The most popular algorithms used in unsupervised learning are clustering algorithms. Clustering algorithms are used to group samples into a number of classes or clusters based on the distances of the given sample features. Therefore, how to define the distance between samples is important for the clustering algorithm. Traditional clustering algorithms are generally based on the Mahalanobis distance and Minkowski distance, which have difficulty dealing with set-based data and uncertain nonlinear data. To solve this problem, we propose the granular vectors relative distance and granular vectors absolute distance based on the neighborhood granule operation. Further, the neighborhood granular meanshift clustering algorithm is also proposed.

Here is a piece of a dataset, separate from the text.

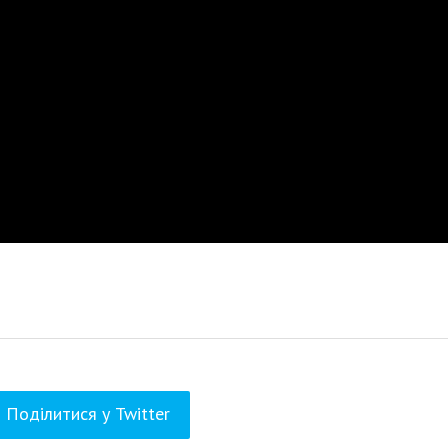
Поділитися у Twitter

Finally, the effectiveness of neighborhood granular meanshift clustering is proved from two aspects of internal metrics (Accuracy and Fowlkes–Mallows Index) and external metric (Silhouette Coeffificient) on multiple datasets from UC Irvine Machine Learning Repository (UCI). We find that the granular meanshift clustering algorithm has a better clustering effect than the traditional clustering algorithms, such as Kmeans, Gaussian Mixture and so on.

Suggested Citation

  • Qiangqiang Chen & Linjie He & Yanan Diao & Kunbin Zhang & Guoru Zhao & Yumin Chen, 2022. "A Novel Neighborhood Granular Meanshift Clustering Algorithm," Mathematics, MDPI, vol. 11(1), pages 1-15, December.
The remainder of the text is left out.